Glioblastoma multiforme (GBM) is the most aggressive and prevalent form of brain cancer, with an expected survival of 12–15 months following diagnosis. GBM affects the glial cells of the central nervous system, which impairs regular brain function including memory, hearing, and vision. GBM has virtually no long-term survival even with treatment, requiring novel strategies to understand disease progression. Here, we identified a somatic mutation in OR2T7, a G-protein-coupled receptor (GPCR), that correlates with reduced progression-free survival for glioblastoma (log rank p-value = 0.05), suggesting a possible role in tumor progression. The mutation, D125V, occurred in 10% of 396 glioblastoma samples in The Cancer Genome Atlas, but not in any of the 2504 DNA sequences in the 1000 Genomes Project, suggesting that the mutation may have a deleterious functional effect. In addition, transcriptome analysis showed that the p38α mitogen-activated protein kinase (MAPK), c-Fos, c-Jun, and JunB proto-oncogenes, and putative tumor suppressors RhoB and caspase-14 were underexpressed in glioblastoma samples with the D125V mutation (false discovery rate < 0.05). Molecular modeling and molecular dynamics simulations have provided preliminary structural insight and indicate a dynamic helical movement network that is influenced by the membrane-embedded, cytofacial-facing residue 125, demonstrating a possible obstruction of G-protein binding on the cytofacial exposed region. We show that the mutation impacts the “open” GPCR conformation, potentially affecting G_α-subunit binding and associated downstream activity. Overall, our findings suggest that the Val125 mutation in OR2T7 could affect glioblastoma progression by downregulating GPCR-p38 MAPK tumor-suppression pathways and impacting the biophysical characteristics of the structure that facilitates G_α-subunit binding. This study provides the theoretical basis for further experimental investigation required to confirm that the D125V mutation in OR2T7 is not a passenger mutation. With validation, the aforementioned mutation could represent an important prognostic marker and a potential therapeutic target for glioblastoma.

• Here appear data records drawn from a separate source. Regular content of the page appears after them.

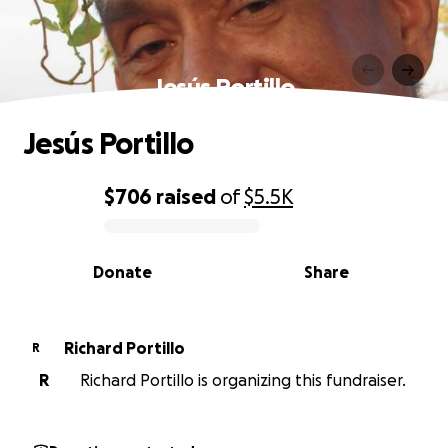
Jesús Portillo
Jesús Portillo
$706
raised
of
$5.5K
0% complete
Donate
Share
Richard Portillo
R
R
Richard Portillo is organizing this fundraiser.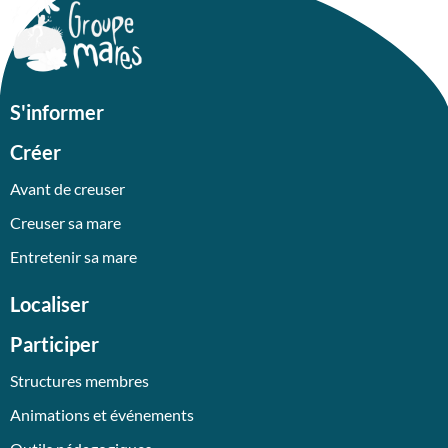
S'informer
Créer
Avant de creuser
Creuser sa mare
Entretenir sa mare
Localiser
Participer
Structures membres
Animations et événements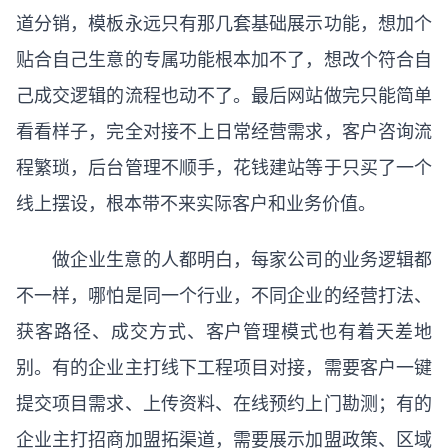
道分销，模板永远只有那几套基础展示功能，想加个
贴合自己生意的专属功能根本加不了，想改个符合自
己成交逻辑的流程也动不了。最后网站做完只能简单
看看样子，完全对接不上日常经营需求，客户咨询流
程繁琐，后台管理不顺手，花钱建站等于只买了一个
线上摆设，根本带不来实际客户和业务价值。
做企业生意的人都明白，每家公司的业务逻辑都
不一样，哪怕是同一个行业，不同企业的经营打法、
获客路径、成交方式、客户管理模式也有着天差地
别。有的企业主打线下工程项目对接，需要客户一键
提交项目需求、上传资料、在线预约上门勘测；有的
企业主打招商加盟拓渠道，需要展示加盟政策、区域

多形性胶质母细胞瘤 (GBM) 是最具侵袭性和最常见的脑癌形式，诊断后预计生存期为 12-15 个月。GBM 会影响中枢神经系统的神经胶质细胞，从而损害包括记忆、听力和视力在内的正常大脑功能。即使经过治疗，GBM 也几乎无法长期存活，因此需要新的策略来了解疾病进展。在这里，我们发现了 OR2T7（一种 G 蛋白偶联受体 (GPCR)）中的体细胞突变，该突变与胶质母细胞瘤无进展生存期缩短相关（对数秩 p 值 = 0.05），表明其可能在肿瘤进展中发挥作用。D125V 突变出现在癌症基因组图谱中 396 个胶质母细胞瘤样本中的 10% 中，但在 1000 个基因组计划中的 2504 个 DNA 序列中没有出现，这表明该突变可能具有有害的功能影响。此外，转录组分析表明，D125V 的胶质母细胞瘤样本中 p38 α 丝裂原激活蛋白激酶 (MAPK)、c-Fos、c-Jun 和 JunB 原癌基因以及推定的肿瘤抑制因子 RhoB 和 caspase-14 表达不足突变（错误发现率 < 0.05）。分子建模和分子动力学模拟提供了初步的结构见解，并表明动态螺旋运动网络受到膜嵌入、面向细胞面的残基 125 的影响，表明细胞面暴露区域上的 G 蛋白结合可能受到阻碍。我们发现该突变影响“开放”GPCR 构象，可能影响 G _α亚基结合和相关下游活性。总体而言，我们的研究结果表明，OR2T7 中的 Val125 突变可能通过下调 GPCR-p38 MAPK 肿瘤抑制途径并影响促进 G α 亚基结合的结构的生物物理特征来影响胶质母细胞瘤_进展。该研究为进一步的实验研究提供了理论基础，以确认OR2T7中的D125V突变不是过客突变。经过验证，上述突变可能代表胶质母细胞瘤的重要预后标志物和潜在治疗靶点。